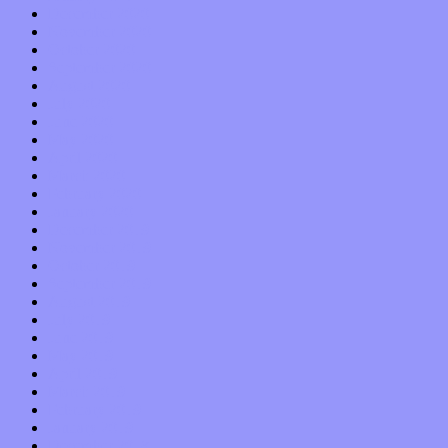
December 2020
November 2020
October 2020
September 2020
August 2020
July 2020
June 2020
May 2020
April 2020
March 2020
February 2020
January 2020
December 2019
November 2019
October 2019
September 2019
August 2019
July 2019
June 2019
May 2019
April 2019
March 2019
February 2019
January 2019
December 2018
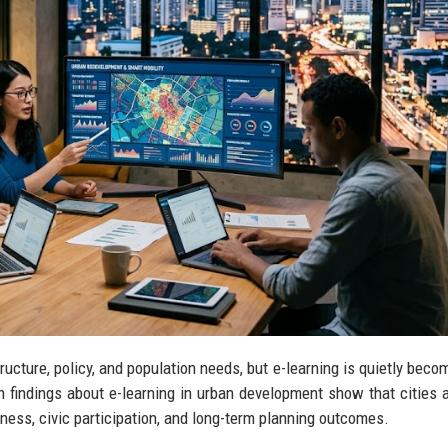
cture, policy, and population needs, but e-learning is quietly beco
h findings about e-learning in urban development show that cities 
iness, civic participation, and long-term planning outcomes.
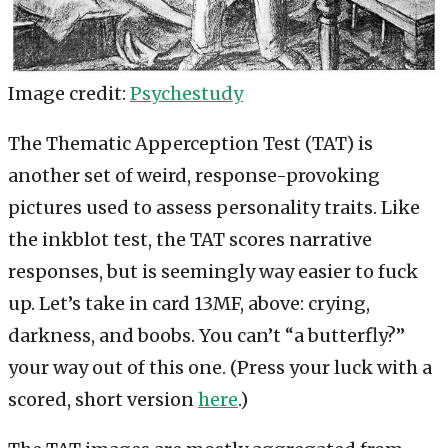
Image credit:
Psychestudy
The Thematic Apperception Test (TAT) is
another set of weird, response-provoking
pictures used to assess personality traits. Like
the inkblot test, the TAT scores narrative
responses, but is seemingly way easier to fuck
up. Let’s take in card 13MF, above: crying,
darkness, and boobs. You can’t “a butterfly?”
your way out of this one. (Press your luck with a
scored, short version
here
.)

----

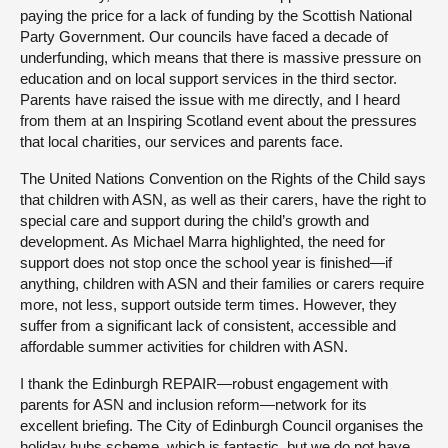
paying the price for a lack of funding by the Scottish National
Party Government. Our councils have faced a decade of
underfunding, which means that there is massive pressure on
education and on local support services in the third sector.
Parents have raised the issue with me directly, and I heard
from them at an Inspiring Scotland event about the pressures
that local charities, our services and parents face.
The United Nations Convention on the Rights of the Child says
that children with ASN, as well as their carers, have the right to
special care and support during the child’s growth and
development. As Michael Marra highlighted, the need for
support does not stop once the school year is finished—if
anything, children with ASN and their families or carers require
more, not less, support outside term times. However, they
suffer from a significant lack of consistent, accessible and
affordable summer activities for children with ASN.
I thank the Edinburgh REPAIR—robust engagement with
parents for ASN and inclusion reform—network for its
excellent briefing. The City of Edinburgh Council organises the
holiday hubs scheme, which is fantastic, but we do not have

----

# TASK TO CARRY OUT
Indicate how many lines of the material contain the string "lack", giving the number and nothing more.

# SOLVED EXERCISE
2